Als er één ding was dat de jaren ’50 kenmerkte, dan waren het de Whiz Kids. Puur en simpel, het decennium behoorde toe aan de Whiz Kids.
De Whiz Kids waren Robin Roberts, Richie Ashburn en Del Ennis (foto rechts). Zij waren Granny Hamner, Willie Jones en Curt Simmons. Allen waren producten van het Phillies farm systeem, jonge, opwindende spelers die met een handvol belangrijke veteranen de franchise een van zijn meest geliefde teams gaven.
Geleid door Eddie Sawyer, en ook met solide veteranen als Andy Seminick, Dick Sisler en Eddie Waitkus (foto links), die was teruggekeerd van de schotwond van het voorgaande jaar, schitterde de ster van de Whiz Kids slechts kort. De club won zijn eerste National League wimpel in 35 jaar in 1950. Teleurstellend genoeg kon het daarna niet hoger klimmen dan de derde plaats.
Het seizoen 1950 was er een van onophoudelijke opwinding. De Phillies leidden het grootste deel van de weg, en met nog 11 wedstrijden te spelen hadden ze een voorsprong van zeven wedstrijden. De ploeg raakte echter in een neerwaartse spiraal aan het eind van het seizoen en verloor acht van de tien wedstrijden. Op de laatste dag van het seizoen hadden de Phils nog één game voorsprong.
In de laatste wedstrijd tegen de Brooklyn Dodgers op Ebbets Field wonnen de Phillies met 4-1 in 10 innings na de dramatische three-run homer van Sisler. Roberts won met 10 kranige innings, nadat Ashburn in de tweede helft van de negende inning Cal Abrams op de plaat had uitgeschakeld.
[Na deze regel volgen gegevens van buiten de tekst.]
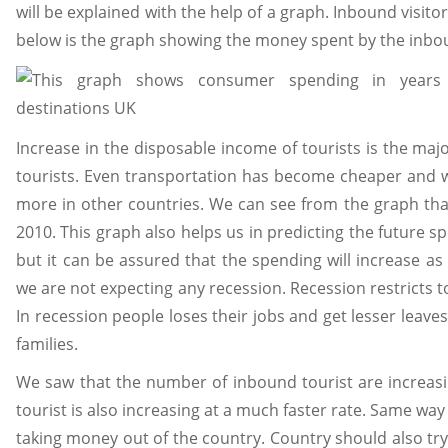
will be explained with the help of a graph. Inbound visit
below is the graph showing the money spent by the inbou
Increase in the disposable income of tourists is the maj
tourists. Even transportation has become cheaper and 
more in other countries. We can see from the graph th
2010. This graph also helps us in predicting the future 
but it can be assured that the spending will increase a
we are not expecting any recession. Recession restricts t
In recession people loses their jobs and get lesser leave
families.
We saw that the number of inbound tourist are increa
tourist is also increasing at a much faster rate. Same wa
taking money out of the country. Country should also tr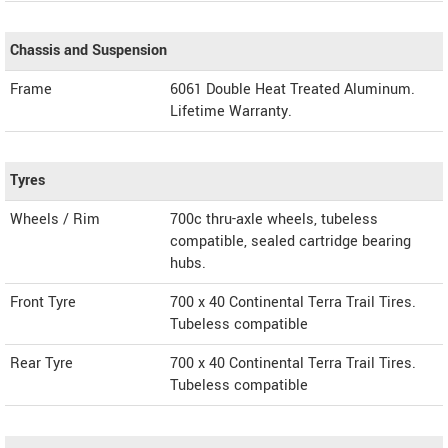
Chassis and Suspension
Frame
6061 Double Heat Treated Aluminum.
Lifetime Warranty.
Tyres
Wheels / Rim
700c thru-axle wheels, tubeless
compatible, sealed cartridge bearing
hubs.
Front Tyre
700 x 40 Continental Terra Trail Tires.
Tubeless compatible
Rear Tyre
700 x 40 Continental Terra Trail Tires.
Tubeless compatible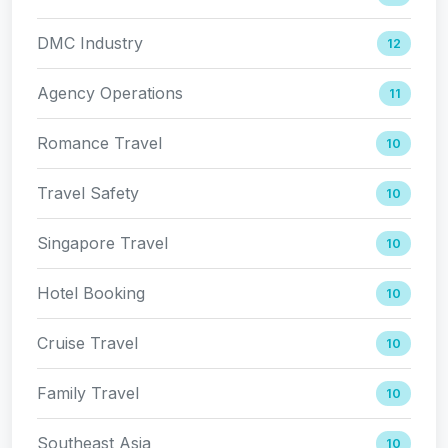
DMC Industry
12
Agency Operations
11
Romance Travel
10
Travel Safety
10
Singapore Travel
10
Hotel Booking
10
Cruise Travel
10
Family Travel
10
Southeast Asia
10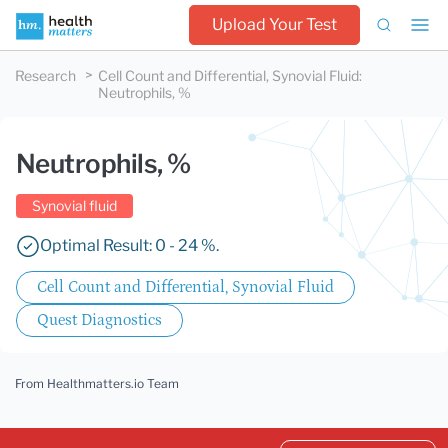
Upload Your Test
Research
Cell Count and Differential, Synovial Fluid
:
Neutrophils, %
Neutrophils, %
Synovial fluid
Optimal Result: 0 - 24 %.
Cell Count and Differential, Synovial Fluid
Quest Diagnostics
From Healthmatters.io Team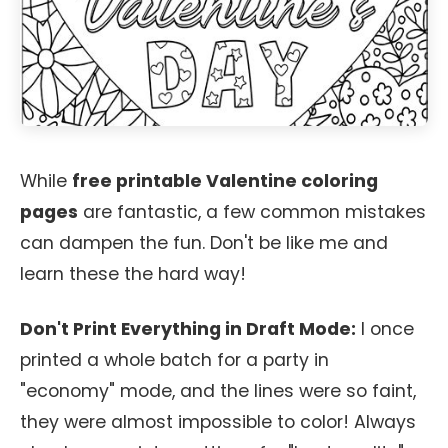
While
free printable Valentine coloring
pages
are fantastic, a few common mistakes
can dampen the fun. Don't be like me and
learn these the hard way!
Don't Print Everything in Draft Mode:
I once
printed a whole batch for a party in
"economy" mode, and the lines were so faint,
they were almost impossible to color! Always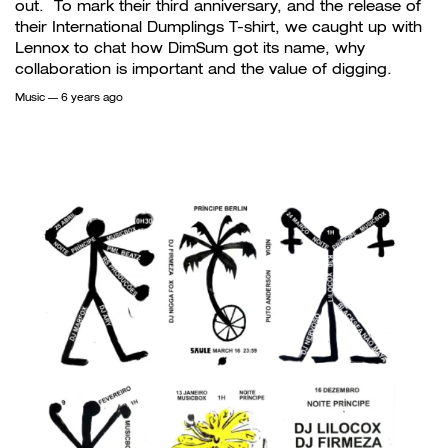
out. To mark their third anniversary, and the release of
their International Dumplings T-shirt, we caught up with
Lennox to chat how DimSum got its name, why
collaboration is important and the value of digging.
Music
— 6 years ago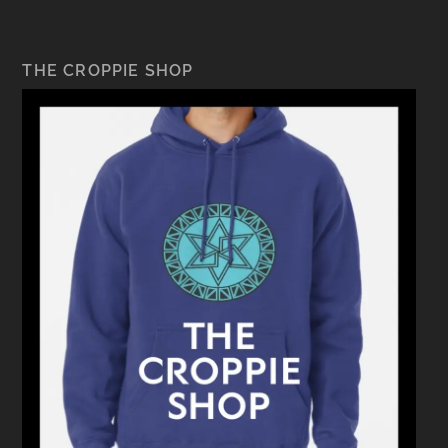
THE CROPPIE SHOP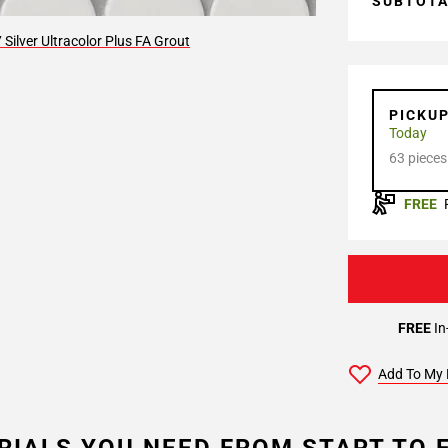
SUBTOT
Silver Ultracolor Plus FA Grout
PICKU
Today
63 pieces
FREE
FREE
In
Add To My 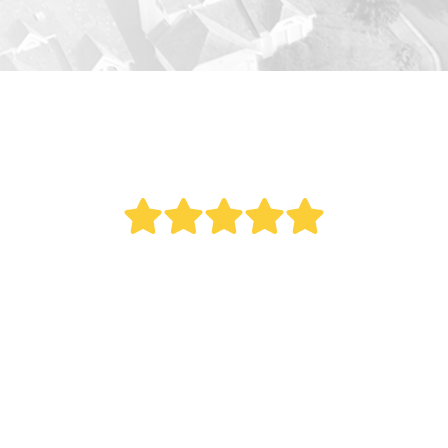
" Bought a new AC last year. Reed did an
outstanding job. This was a big project as it
involved all new duct work. Over the last year
my electric bill dropped. Fantastic service.
Remember what my Italian mother once told
me, 'The most expensive thing you can ever buy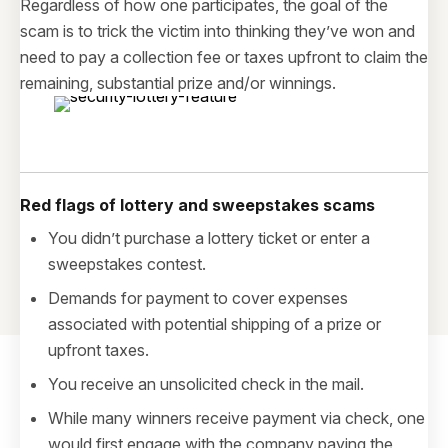
Regardless of how one participates, the goal of the
scam is to trick the victim into thinking they’ve won and
need to pay a collection fee or taxes upfront to claim the
remaining, substantial prize and/or winnings.
Red flags of lottery and sweepstakes scams
You didn’t purchase a lottery ticket or enter a
sweepstakes contest.
Demands for payment to cover expenses
associated with potential shipping of a prize or
upfront taxes.
You receive an unsolicited check in the mail.
While many winners receive payment via check, one
would first engage with the company paying the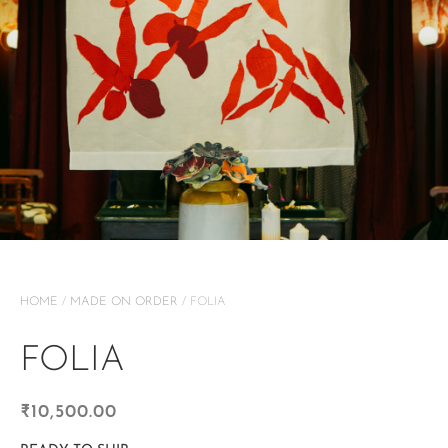
HOME
/
MADE ON ORDER
/ FOLIA
FOLIA
₹
10,500.00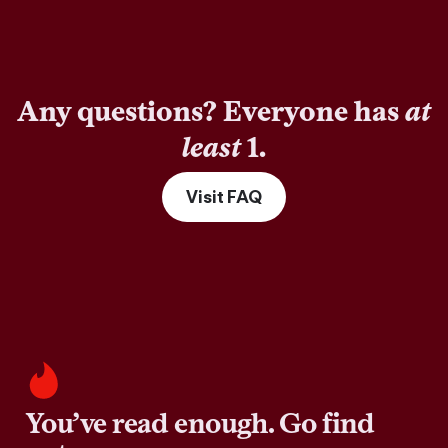
Any questions? Everyone has
at
least
1.
Visit FAQ
You’ve read enough. Go find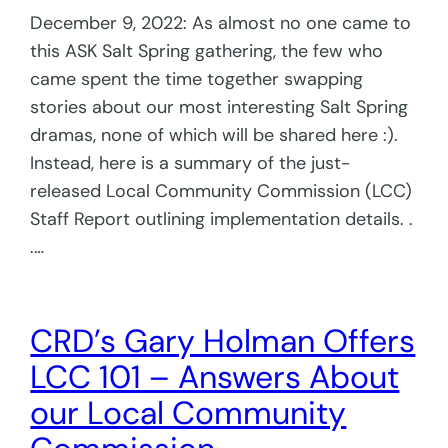
December 9, 2022: As almost no one came to
this ASK Salt Spring gathering, the few who
came spent the time together swapping
stories about our most interesting Salt Spring
dramas, none of which will be shared here :).
Instead, here is a summary of the just-
released Local Community Commission (LCC)
Staff Report outlining implementation details. .
.…
CRD’s Gary Holman Offers
LCC 101 – Answers About
our Local Community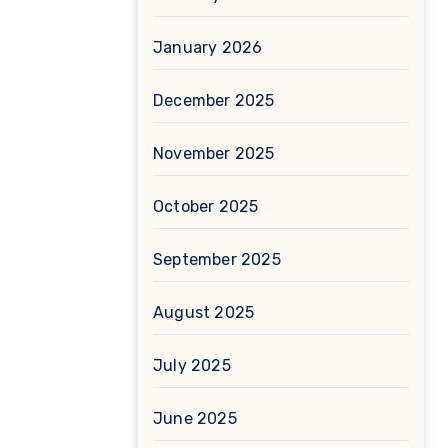
January 2026
December 2025
November 2025
October 2025
September 2025
August 2025
July 2025
June 2025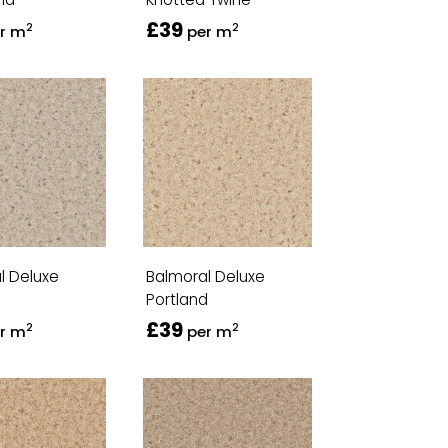
£39
2
2
r m
per m
l Deluxe
Balmoral Deluxe
Portland
£39
2
2
r m
per m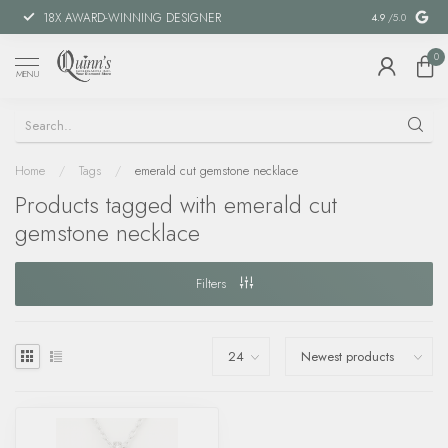
18X AWARD-WINNING DESIGNER
SPECIAL FIN
4.9
/5.0
0
MENU
Home
/
Tags
/
emerald cut gemstone necklace
Products tagged with emerald cut
gemstone necklace
Filters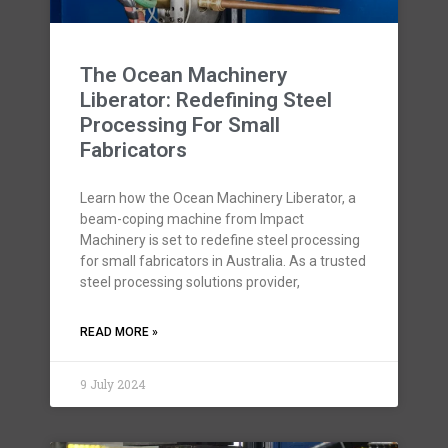
The Ocean Machinery
Liberator: Redefining Steel
Processing For Small
Fabricators
Learn how the Ocean Machinery Liberator, a
beam-coping machine from Impact
Machinery is set to redefine steel processing
for small fabricators in Australia. As a trusted
steel processing solutions provider,
READ MORE »
9 July 2024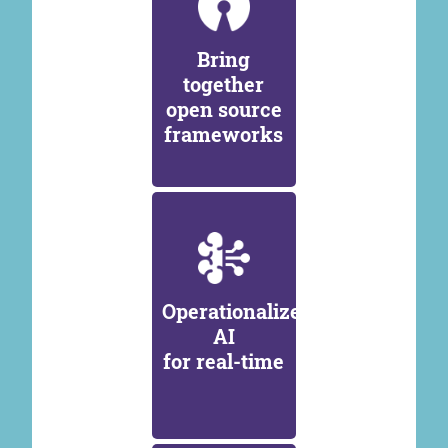
Bring
together
open source
frameworks
Operationalize
AI
for real-time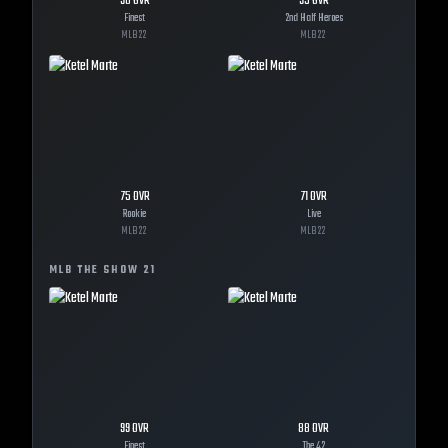
98
OVR
93
OVR
Finest
2nd Half Heroes
MLB
22
MLB
22
75
OVR
71
OVR
Rookie
Live
MLB
22
MLB
22
MLB THE SHOW
21
99
OVR
88
OVR
Finest
The 42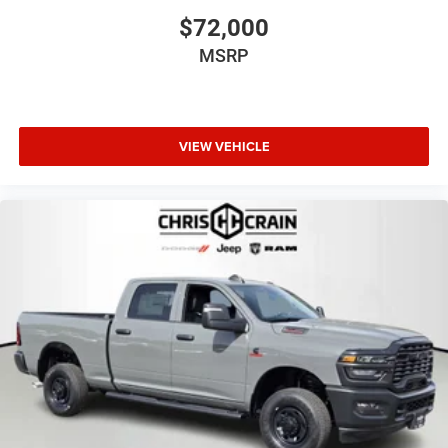
$72,000
MSRP
VIEW VEHICLE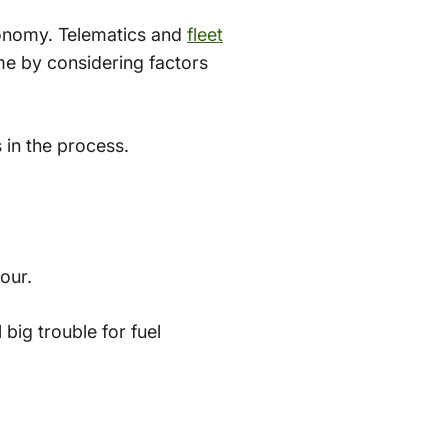
conomy. Telematics and
fleet
ime by considering factors
 in the process.
hour.
big trouble for fuel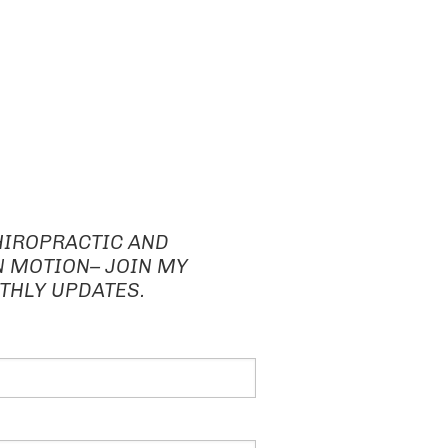
HIROPRACTIC AND
N MOTION– JOIN MY
THLY UPDATES.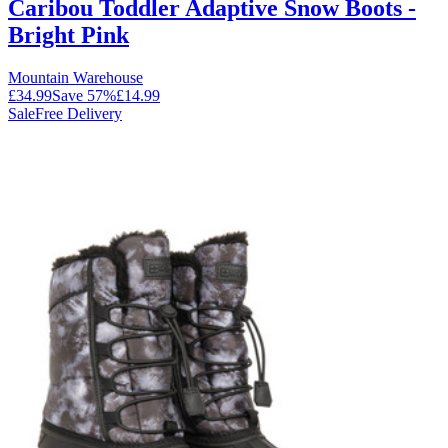
Caribou Toddler Adaptive Snow Boots -
Bright Pink
Mountain Warehouse
£34.99
Save
57
%
£14.99
Sale
Free Delivery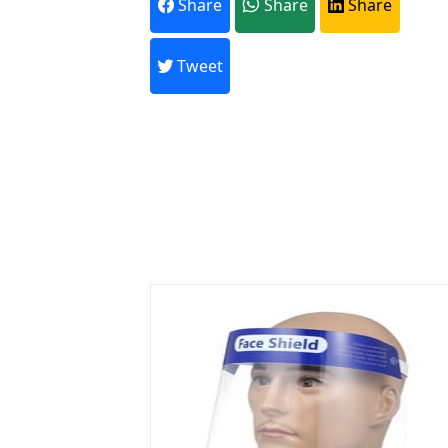
Share
Share
Share
Every month,
Tweet
Previous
In de World Series waren de Phils geen partij voor de New York Yankees, die alle vier de wedstrijden verloren, waarvan de eerste drie met één punt. Het hoogtepunt van de Series voor de Phils kwam in de eerste wedstrijd toen Sawyer Jim Konstanty (foto rechts) aanwees als starter, en de veteraan reliever kreeg slechts vier hits tegen voordat hij verloor, 1-0.
Konstanty, die er 16 won en er 22 redde, werd uitgeroepen tot de National League’s Most Valuable Player, de eerste reliever die de prijs won. Roberts won er 20 in wat zijn eerste van zes opeenvolgende 20-plus win seizoenen zou worden. Ennis leidde de competitie in RBI met 126.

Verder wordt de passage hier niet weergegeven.